GOAL OF THE EXERCISE: The entries shown next need to be written again word for word.

RECORDS FOR THIS EXERCISE:
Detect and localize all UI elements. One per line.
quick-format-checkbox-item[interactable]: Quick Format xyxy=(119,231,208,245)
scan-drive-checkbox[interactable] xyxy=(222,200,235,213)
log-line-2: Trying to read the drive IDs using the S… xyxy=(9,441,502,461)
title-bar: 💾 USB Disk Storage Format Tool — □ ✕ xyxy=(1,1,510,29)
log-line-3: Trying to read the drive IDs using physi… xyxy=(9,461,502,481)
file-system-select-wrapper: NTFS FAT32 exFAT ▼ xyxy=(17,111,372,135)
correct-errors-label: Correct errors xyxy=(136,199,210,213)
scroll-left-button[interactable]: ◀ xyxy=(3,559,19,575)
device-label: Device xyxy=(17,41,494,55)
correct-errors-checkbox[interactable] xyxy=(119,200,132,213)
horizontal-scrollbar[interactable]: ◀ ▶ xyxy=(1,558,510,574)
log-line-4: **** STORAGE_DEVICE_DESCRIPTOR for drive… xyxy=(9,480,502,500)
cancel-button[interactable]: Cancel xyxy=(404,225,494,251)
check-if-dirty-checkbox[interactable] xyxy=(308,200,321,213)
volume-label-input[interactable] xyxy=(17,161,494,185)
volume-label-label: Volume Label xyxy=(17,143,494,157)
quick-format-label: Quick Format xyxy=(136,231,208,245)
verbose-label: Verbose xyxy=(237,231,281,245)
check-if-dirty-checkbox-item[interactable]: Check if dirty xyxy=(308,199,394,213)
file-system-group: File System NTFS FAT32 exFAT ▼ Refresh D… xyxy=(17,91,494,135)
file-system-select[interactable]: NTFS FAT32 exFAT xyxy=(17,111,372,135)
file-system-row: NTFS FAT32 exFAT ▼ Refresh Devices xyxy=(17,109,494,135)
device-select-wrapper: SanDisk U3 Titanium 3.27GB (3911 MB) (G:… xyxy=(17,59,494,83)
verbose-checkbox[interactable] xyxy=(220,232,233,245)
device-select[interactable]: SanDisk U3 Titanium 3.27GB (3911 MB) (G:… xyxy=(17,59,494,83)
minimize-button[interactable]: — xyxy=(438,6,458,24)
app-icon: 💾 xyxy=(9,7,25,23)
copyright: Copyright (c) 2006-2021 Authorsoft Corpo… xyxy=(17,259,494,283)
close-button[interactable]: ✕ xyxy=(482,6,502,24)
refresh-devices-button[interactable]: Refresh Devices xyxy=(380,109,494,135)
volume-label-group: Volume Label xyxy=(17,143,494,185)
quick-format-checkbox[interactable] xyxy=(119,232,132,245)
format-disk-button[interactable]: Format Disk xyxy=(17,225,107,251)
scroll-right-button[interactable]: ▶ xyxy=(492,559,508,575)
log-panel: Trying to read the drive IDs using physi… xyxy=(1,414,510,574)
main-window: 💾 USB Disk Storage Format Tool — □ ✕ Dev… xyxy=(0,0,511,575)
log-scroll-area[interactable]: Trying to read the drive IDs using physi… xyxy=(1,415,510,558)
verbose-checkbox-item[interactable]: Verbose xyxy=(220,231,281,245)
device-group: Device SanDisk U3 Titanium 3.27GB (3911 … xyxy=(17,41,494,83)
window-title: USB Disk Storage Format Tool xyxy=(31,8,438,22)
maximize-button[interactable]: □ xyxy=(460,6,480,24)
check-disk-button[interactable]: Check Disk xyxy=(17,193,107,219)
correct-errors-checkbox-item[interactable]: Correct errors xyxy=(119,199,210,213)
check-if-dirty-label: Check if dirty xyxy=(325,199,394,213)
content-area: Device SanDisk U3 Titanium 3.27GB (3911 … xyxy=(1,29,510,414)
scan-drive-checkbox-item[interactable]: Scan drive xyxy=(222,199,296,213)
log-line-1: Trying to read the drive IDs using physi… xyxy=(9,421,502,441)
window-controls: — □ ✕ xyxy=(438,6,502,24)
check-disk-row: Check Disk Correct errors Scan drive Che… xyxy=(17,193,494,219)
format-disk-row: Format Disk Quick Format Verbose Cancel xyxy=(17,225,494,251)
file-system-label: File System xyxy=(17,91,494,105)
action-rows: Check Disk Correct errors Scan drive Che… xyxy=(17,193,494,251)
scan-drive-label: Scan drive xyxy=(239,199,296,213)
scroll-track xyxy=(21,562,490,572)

SOLUTION:
Detect and localize all UI elements. One per line.
quick-format-checkbox-item[interactable]: Quick Format xyxy=(119,231,208,245)
scan-drive-checkbox[interactable] xyxy=(222,200,235,213)
log-line-2: Trying to read the drive IDs using the S… xyxy=(9,441,502,461)
title-bar: 💾 USB Disk Storage Format Tool — □ ✕ xyxy=(1,1,510,29)
log-line-3: Trying to read the drive IDs using physi… xyxy=(9,461,502,481)
file-system-select-wrapper: NTFS FAT32 exFAT ▼ xyxy=(17,111,372,135)
correct-errors-label: Correct errors xyxy=(136,199,210,213)
scroll-left-button[interactable]: ◀ xyxy=(3,559,19,575)
device-label: Device xyxy=(17,41,494,55)
correct-errors-checkbox[interactable] xyxy=(119,200,132,213)
horizontal-scrollbar[interactable]: ◀ ▶ xyxy=(1,558,510,574)
log-line-4: **** STORAGE_DEVICE_DESCRIPTOR for drive… xyxy=(9,480,502,500)
cancel-button[interactable]: Cancel xyxy=(404,225,494,251)
check-if-dirty-checkbox[interactable] xyxy=(308,200,321,213)
volume-label-input[interactable] xyxy=(17,161,494,185)
volume-label-label: Volume Label xyxy=(17,143,494,157)
quick-format-label: Quick Format xyxy=(136,231,208,245)
verbose-label: Verbose xyxy=(237,231,281,245)
check-if-dirty-checkbox-item[interactable]: Check if dirty xyxy=(308,199,394,213)
file-system-group: File System NTFS FAT32 exFAT ▼ Refresh D… xyxy=(17,91,494,135)
file-system-select[interactable]: NTFS FAT32 exFAT xyxy=(17,111,372,135)
file-system-row: NTFS FAT32 exFAT ▼ Refresh Devices xyxy=(17,109,494,135)
device-select-wrapper: SanDisk U3 Titanium 3.27GB (3911 MB) (G:… xyxy=(17,59,494,83)
verbose-checkbox[interactable] xyxy=(220,232,233,245)
device-select[interactable]: SanDisk U3 Titanium 3.27GB (3911 MB) (G:… xyxy=(17,59,494,83)
minimize-button[interactable]: — xyxy=(438,6,458,24)
app-icon: 💾 xyxy=(9,7,25,23)
copyright: Copyright (c) 2006-2021 Authorsoft Corpo… xyxy=(17,259,494,283)
close-button[interactable]: ✕ xyxy=(482,6,502,24)
refresh-devices-button[interactable]: Refresh Devices xyxy=(380,109,494,135)
volume-label-group: Volume Label xyxy=(17,143,494,185)
quick-format-checkbox[interactable] xyxy=(119,232,132,245)
format-disk-button[interactable]: Format Disk xyxy=(17,225,107,251)
scroll-right-button[interactable]: ▶ xyxy=(492,559,508,575)
log-panel: Trying to read the drive IDs using physi… xyxy=(1,414,510,574)
main-window: 💾 USB Disk Storage Format Tool — □ ✕ Dev… xyxy=(0,0,511,575)
log-scroll-area[interactable]: Trying to read the drive IDs using physi… xyxy=(1,415,510,558)
verbose-checkbox-item[interactable]: Verbose xyxy=(220,231,281,245)
device-group: Device SanDisk U3 Titanium 3.27GB (3911 … xyxy=(17,41,494,83)
window-title: USB Disk Storage Format Tool xyxy=(31,8,438,22)
maximize-button[interactable]: □ xyxy=(460,6,480,24)
check-disk-button[interactable]: Check Disk xyxy=(17,193,107,219)
correct-errors-checkbox-item[interactable]: Correct errors xyxy=(119,199,210,213)
check-if-dirty-label: Check if dirty xyxy=(325,199,394,213)
content-area: Device SanDisk U3 Titanium 3.27GB (3911 … xyxy=(1,29,510,414)
scan-drive-checkbox-item[interactable]: Scan drive xyxy=(222,199,296,213)
log-line-1: Trying to read the drive IDs using physi… xyxy=(9,421,502,441)
window-controls: — □ ✕ xyxy=(438,6,502,24)
check-disk-row: Check Disk Correct errors Scan drive Che… xyxy=(17,193,494,219)
format-disk-row: Format Disk Quick Format Verbose Cancel xyxy=(17,225,494,251)
file-system-label: File System xyxy=(17,91,494,105)
action-rows: Check Disk Correct errors Scan drive Che… xyxy=(17,193,494,251)
scan-drive-label: Scan drive xyxy=(239,199,296,213)
scroll-track xyxy=(21,562,490,572)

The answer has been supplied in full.